*** DATASET Section Begins ***
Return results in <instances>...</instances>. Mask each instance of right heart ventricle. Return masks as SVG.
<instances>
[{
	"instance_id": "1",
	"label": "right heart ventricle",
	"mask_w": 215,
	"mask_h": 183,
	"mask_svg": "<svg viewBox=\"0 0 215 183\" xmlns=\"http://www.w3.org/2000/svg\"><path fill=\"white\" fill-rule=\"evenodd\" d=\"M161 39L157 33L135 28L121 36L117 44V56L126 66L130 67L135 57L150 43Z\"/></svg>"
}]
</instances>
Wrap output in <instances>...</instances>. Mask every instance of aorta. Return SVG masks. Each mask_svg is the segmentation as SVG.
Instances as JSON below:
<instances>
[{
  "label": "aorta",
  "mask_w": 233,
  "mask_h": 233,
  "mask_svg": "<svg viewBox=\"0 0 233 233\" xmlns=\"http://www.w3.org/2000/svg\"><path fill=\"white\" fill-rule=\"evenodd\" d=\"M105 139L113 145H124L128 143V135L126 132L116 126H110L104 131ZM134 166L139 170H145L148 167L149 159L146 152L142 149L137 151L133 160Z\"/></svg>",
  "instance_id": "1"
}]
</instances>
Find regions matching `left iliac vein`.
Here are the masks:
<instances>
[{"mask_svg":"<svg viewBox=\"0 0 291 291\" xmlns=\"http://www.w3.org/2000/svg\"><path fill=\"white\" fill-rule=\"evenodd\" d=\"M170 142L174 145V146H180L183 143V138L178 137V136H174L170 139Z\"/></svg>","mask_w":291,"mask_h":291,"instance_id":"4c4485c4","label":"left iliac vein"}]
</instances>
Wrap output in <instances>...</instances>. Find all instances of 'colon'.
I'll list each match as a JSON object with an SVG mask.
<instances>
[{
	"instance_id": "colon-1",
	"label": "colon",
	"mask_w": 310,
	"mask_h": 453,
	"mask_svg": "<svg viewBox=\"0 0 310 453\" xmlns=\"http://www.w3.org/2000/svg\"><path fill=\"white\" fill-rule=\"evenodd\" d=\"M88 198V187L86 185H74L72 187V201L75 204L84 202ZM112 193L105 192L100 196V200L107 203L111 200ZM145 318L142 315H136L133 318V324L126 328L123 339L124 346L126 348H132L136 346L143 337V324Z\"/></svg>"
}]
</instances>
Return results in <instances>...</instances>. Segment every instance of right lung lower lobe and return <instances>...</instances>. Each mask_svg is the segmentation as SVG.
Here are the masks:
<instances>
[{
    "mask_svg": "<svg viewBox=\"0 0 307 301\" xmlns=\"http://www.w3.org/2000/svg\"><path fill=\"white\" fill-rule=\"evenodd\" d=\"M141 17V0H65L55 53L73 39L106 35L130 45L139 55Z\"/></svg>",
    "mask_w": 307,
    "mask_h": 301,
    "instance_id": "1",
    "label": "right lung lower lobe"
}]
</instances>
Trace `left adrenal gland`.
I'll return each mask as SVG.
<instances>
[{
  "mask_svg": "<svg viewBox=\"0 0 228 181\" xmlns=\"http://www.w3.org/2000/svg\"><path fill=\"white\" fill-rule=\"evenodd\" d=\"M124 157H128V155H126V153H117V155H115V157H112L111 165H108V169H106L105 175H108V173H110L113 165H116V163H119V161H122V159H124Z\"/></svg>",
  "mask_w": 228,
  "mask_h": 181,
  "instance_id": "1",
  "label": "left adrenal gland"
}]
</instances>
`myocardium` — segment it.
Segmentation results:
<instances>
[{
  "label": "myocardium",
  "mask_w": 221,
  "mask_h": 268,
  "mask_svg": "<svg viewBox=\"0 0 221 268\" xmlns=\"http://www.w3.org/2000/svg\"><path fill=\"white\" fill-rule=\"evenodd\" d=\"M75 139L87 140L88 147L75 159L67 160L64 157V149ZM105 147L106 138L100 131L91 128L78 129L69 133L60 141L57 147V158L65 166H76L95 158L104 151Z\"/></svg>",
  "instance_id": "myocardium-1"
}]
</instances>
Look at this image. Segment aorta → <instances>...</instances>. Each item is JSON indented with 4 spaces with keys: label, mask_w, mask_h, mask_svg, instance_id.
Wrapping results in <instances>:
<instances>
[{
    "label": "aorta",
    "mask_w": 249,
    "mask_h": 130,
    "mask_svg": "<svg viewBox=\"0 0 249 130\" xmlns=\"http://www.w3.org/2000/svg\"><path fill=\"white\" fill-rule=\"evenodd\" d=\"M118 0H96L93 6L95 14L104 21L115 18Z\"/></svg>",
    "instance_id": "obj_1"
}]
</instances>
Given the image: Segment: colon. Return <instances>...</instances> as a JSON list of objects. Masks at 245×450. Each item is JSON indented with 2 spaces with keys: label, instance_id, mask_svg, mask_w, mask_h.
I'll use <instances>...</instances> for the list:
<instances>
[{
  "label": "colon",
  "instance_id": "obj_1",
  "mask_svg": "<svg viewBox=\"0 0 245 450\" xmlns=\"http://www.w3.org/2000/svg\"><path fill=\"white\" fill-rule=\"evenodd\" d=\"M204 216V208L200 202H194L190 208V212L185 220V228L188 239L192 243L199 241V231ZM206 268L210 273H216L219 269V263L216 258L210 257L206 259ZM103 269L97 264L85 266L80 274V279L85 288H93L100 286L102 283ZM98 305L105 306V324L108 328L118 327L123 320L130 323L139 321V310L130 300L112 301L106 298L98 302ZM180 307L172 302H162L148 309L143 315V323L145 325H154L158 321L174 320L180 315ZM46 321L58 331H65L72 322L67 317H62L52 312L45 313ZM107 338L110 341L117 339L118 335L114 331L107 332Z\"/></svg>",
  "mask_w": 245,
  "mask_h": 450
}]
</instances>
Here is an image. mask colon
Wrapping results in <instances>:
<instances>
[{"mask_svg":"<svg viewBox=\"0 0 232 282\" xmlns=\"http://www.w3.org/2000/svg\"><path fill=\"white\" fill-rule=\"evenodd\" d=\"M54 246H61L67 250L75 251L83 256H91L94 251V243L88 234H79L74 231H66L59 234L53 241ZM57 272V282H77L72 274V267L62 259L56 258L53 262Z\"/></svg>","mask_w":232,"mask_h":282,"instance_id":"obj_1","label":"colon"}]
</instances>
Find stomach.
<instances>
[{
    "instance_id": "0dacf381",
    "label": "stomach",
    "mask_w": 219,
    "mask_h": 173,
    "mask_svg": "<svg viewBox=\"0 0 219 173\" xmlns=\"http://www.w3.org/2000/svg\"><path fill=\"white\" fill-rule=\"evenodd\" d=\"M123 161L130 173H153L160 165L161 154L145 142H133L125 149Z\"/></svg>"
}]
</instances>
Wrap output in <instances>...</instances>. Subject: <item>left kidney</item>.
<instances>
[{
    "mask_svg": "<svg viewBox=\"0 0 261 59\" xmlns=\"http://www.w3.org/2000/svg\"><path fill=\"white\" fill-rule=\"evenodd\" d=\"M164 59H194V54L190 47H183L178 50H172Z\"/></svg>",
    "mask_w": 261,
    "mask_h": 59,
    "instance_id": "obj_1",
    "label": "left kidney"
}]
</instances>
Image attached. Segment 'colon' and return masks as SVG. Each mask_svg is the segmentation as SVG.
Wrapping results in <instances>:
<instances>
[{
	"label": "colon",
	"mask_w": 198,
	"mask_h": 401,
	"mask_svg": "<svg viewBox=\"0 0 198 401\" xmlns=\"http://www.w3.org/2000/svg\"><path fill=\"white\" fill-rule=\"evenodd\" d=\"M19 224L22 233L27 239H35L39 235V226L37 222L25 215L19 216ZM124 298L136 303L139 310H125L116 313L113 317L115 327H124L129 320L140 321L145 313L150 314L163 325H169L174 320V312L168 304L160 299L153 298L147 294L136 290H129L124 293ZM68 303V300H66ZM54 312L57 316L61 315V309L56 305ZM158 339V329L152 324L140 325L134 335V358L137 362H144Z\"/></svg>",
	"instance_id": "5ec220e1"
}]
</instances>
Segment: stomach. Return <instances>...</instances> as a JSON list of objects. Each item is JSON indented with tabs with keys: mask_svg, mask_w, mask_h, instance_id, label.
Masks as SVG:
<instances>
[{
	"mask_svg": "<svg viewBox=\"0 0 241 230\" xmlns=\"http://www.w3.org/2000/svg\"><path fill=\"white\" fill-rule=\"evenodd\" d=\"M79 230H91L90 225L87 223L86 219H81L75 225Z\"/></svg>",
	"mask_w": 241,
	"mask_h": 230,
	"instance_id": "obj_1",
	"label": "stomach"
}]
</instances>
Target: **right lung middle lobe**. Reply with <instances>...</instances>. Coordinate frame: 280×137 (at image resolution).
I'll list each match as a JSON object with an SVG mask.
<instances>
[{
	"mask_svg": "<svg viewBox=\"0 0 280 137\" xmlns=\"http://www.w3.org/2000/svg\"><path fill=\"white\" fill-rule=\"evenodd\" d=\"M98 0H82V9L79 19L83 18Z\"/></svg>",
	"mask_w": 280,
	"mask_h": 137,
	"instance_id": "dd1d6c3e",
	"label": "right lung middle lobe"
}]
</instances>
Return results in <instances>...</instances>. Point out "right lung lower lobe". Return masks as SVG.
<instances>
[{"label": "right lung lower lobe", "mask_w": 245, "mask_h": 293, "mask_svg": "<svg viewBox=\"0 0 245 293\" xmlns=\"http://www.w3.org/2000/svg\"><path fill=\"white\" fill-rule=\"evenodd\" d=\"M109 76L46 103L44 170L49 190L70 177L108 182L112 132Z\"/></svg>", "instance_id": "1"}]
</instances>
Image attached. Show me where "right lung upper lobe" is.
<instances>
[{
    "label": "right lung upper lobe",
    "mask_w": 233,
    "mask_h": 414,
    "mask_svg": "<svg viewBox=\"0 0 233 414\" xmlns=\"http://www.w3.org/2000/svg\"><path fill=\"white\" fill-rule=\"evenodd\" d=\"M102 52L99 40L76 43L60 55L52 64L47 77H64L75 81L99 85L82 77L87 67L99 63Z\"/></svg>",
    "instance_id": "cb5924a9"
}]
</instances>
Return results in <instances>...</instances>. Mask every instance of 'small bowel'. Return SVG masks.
*** DATASET Section Ends ***
ASSIGNED TASK
Nothing but the lines from the one with "Target: **right lung" through the last line of the data should appear; print them exactly.

ANSWER FOR THE TASK
Target: **right lung middle lobe**. Reply with <instances>...</instances>. Coordinate frame: 280×137 (at image resolution).
I'll list each match as a JSON object with an SVG mask.
<instances>
[{
	"mask_svg": "<svg viewBox=\"0 0 280 137\" xmlns=\"http://www.w3.org/2000/svg\"><path fill=\"white\" fill-rule=\"evenodd\" d=\"M98 0H82V9L79 19L83 18Z\"/></svg>",
	"mask_w": 280,
	"mask_h": 137,
	"instance_id": "dd1d6c3e",
	"label": "right lung middle lobe"
}]
</instances>
Return results in <instances>...</instances>. Point out "right lung lower lobe". Return masks as SVG.
<instances>
[{"label": "right lung lower lobe", "mask_w": 245, "mask_h": 293, "mask_svg": "<svg viewBox=\"0 0 245 293\" xmlns=\"http://www.w3.org/2000/svg\"><path fill=\"white\" fill-rule=\"evenodd\" d=\"M109 76L46 103L44 170L49 190L70 177L108 182L112 132Z\"/></svg>", "instance_id": "1"}]
</instances>
Image attached. Show me where "right lung upper lobe" is.
<instances>
[{
    "label": "right lung upper lobe",
    "mask_w": 233,
    "mask_h": 414,
    "mask_svg": "<svg viewBox=\"0 0 233 414\" xmlns=\"http://www.w3.org/2000/svg\"><path fill=\"white\" fill-rule=\"evenodd\" d=\"M102 52L99 40L76 43L60 55L52 64L47 77H64L75 81L99 85L82 77L87 67L99 63Z\"/></svg>",
    "instance_id": "cb5924a9"
}]
</instances>
Return results in <instances>...</instances>. Mask every instance of 'small bowel'. Return SVG masks.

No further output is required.